Единственный раз Тетя Эллен попыталась усадить Кристину себе на колени, как обычно сажала Маргарету, но, почувствовав, как та напряглась всем телом, тут же ее отпустила. Однако вставать не стала, а все так же сидя расстегнула Кристинину заколку и подобрала вечно выбивающийся вихор, а защелкнув заколку, ласково хлопнула девочку по попке. После того случая Тетя Эллен притрагивалась к Кристине только по необходимости: когда мыла ей лицо и руки, расчесывала волосы, помогала надеть пальто, хотя Кристина уже была достаточно большая, чтобы справиться сама. Но Кристина не протестовала, с удовольствием позволяя превращать себя в маленькую-маленькую девочку. Там внизу, в холодной ванной, она даже разрешила Тете Эллен прикасаться указательным пальцем к своим рубцам. Теперь они уже полностью зажили и редко болели.
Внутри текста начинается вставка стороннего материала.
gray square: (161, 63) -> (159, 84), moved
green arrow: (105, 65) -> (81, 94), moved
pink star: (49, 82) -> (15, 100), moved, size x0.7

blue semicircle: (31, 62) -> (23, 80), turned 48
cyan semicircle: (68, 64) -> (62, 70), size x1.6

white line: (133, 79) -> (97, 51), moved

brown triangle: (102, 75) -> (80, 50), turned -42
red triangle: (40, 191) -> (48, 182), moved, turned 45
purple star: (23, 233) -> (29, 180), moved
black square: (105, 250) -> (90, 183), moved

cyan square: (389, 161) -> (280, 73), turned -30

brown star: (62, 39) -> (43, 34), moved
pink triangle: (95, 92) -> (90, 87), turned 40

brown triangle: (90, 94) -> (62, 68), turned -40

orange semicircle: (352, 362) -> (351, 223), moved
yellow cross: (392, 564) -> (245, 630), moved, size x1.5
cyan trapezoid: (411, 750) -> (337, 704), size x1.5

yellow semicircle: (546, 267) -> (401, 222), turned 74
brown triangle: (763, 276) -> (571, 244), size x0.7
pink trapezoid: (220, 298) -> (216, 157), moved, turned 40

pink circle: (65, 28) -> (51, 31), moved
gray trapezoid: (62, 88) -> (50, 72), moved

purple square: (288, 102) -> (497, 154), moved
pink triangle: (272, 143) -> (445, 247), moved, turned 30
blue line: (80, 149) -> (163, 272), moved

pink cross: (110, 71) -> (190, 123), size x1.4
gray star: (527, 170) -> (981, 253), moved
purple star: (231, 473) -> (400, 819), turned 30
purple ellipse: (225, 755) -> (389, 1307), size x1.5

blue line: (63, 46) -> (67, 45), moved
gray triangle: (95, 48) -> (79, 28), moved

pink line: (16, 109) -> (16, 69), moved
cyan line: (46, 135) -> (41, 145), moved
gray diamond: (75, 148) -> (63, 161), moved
Лишь эти большие пятна тонкой розовой кожи еще что-то помнили, сама Кристина почти все забыла.

Казалось, Тетю Эллен совершенно не заботило, что Кристина не может говорить, она не качала головой и не перешептывалась с другими тетками, как сестры в детском доме. А просто принимала это как данность – устремляла свои серые глаза на Кристинины губы и читала по их беззвучному движению, «да» или «нет». И все. А когда эти движения стали сопровождаться слабыми звуками, она этого тоже не комментировала.

В канун Иванова дня вся родня снова собралась у Эллен «на селедку и рюмку водки». Кристине доверили резать зеленый лук. Она трудилась, высунув язык от усердия, – все кусочки лука должны были быть совершенно одинаковой длины. Сестра Инга стояла за ее спиной и наблюдала.

– Это же прямо чудо, как она режет лук! – наконец сказала она.

– Спасибо, – сказала Кристина и сделала книксен.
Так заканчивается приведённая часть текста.